The problem
Onchain governance and public-goods funding are broken by Sybil attacks: one person spins up thousands of wallets and drowns out honest voters. Existing fixes are weak or centralized — biometrics (privacy-hostile), social graphs (collusion-prone), or single-company KYC (a new gatekeeper).
Meanwhile, every EU citizen is getting a state-issued digital identity (eIDAS 2.0 EUDI Wallet, mandatory by end-2026; in Croatia already live as Certilia, eIDAS High assurance). That trust anchor exists — but there is no open, privacy-preserving bridge from it to a public blockchain.
What we build
A protocol that turns a verified national eID login into a soulbound token (SBT) on Gnosis Chain, where one person = one identity across any number of wallets, enforced by a non-reversible nullifier = HMAC(OIB) — the raw national ID never touches the chain or any plaintext store (GDPR by design).
- Source-agnostic: Certilia today, EUDI Wallet (SD-JWT VC / mDoc) tomorrow → works for all 27 EU states.
- Composable: a public-chain SBT usable by any DAO, quadratic-funding round, or onchain vote — unlike the EU's permissioned EBSI.
- Private voting: MACI / Semaphore zk-nullifiers give one-person-one-vote without linking vote to citizen, with receipt-freeness (anti-vote-buying).

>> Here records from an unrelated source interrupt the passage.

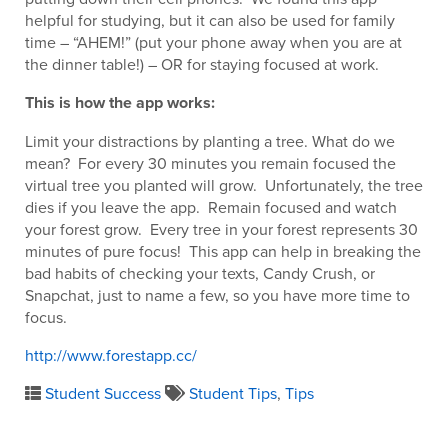
helpful for studying, but it can also be used for family
time – “AHEM!” (put your phone away when you are at
the dinner table!) – OR for staying focused at work.
This is how the app works:
Limit your distractions by planting a tree. What do we
mean? For every 30 minutes you remain focused the
virtual tree you planted will grow. Unfortunately, the tree
dies if you leave the app. Remain focused and watch
your forest grow. Every tree in your forest represents 30
minutes of pure focus! This app can help in breaking the
bad habits of checking your texts, Candy Crush, or
Snapchat, just to name a few, so you have more time to
focus.
http://www.forestapp.cc/
Student Success
Student Tips
,
Tips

Why it's novel (verified prior-art scan)
Every component has neighbors (World ID, Rarimo/zkPassport, EBSI, Acurast), but the specific bridge — a live national eID (OIDC) → onchain personhood SBT — is an unoccupied space. World ID uses biometrics; Rarimo uses passport NFC; EBSI is permissioned and off-DeFi. We root in the EU's own mandatory eID and land it on a public, composable chain. The nullifier-registry + zk design mirrors proven practice (World ID); our differentiator is the eID root + EU-standard alignment + Croatian first-mover.
Why fund it as a public good
- 100% open source — contracts, verifier node, docs. ITalk is a non-custodial software provider; regulated identity issuance stays with licensed parties (AKD/Certilia, EUDI). Minimal GDPR surface.
- EU-strategy aligned — directly complements eIDAS 2.0 / EUDI Wallet rollout (2024–2027) with the self-sovereign, composable layer the regulation itself gestures at (Recital 14: "zero-knowledge proof").
- Reusable by everyone — municipalities, associations (udruge), cooperatives, DAOs, participatory budgets.
What we're asking for
| Track | Program | Ask | Use |
|---|---|---|---|
| Now | EU NGI Pilots (cascade funding, no consortium needed) | ~€60,000 | MVP: IdentityRegistry + PersonhoodSBT + verifier-A (zkTLS-over-Certilia), open-sourced |
| Next | Gnosis / GnosisDAO ecosystem grant | €25–100k | Deploy, audit prep, Safe/relayer integration |
| Next | Optimism RetroPGF / Octant / Gitcoin | retro | Reward shipped public-good usage |
| Later | Digital Europe / EUDI Large-Scale Pilot (via consortium: POTENTIAL/EWC/NOBID/DC4EU) | consortium share | EUDI Wallet source (SD-JWT VC/mDoc), pan-EU |
Milestones (12 months)
MVP
Nullifier registry + SBT contracts on Gnosis testnet; verifier-A (zkTLS/Certilia) PoC; mock issuer/verifier harness.
Pilot
First real Croatian-eID mints; a live association (udruga) vote; nodes on the public map.
Privacy
MACI/Semaphore anonymous voting; pepper threshold-custody.
Decentralize & EU
Optional Android verifier mesh (on Acurast substrate); EUDI Wallet verifier track; security audit.
Team & assets
ITalk d.o.o. (est. 2016, Zagreb) — already ships the surrounding stack: Certilia eID verification in production (domovina-api), a self-custody EURe wallet + Safe/relayer rail (pay.domovina.ai), an out-of-band SMS proof gateway (sms.domovina.ai), and a public GIS map of Croatia (karta) to visualize the node network. This protocol is the identity layer that ties them together.
Not investment/legal advice. Freedom-to-operate note: a formal patent/FTO review is planned before any commercialization; the protocol is released as an open public good, not a patented product.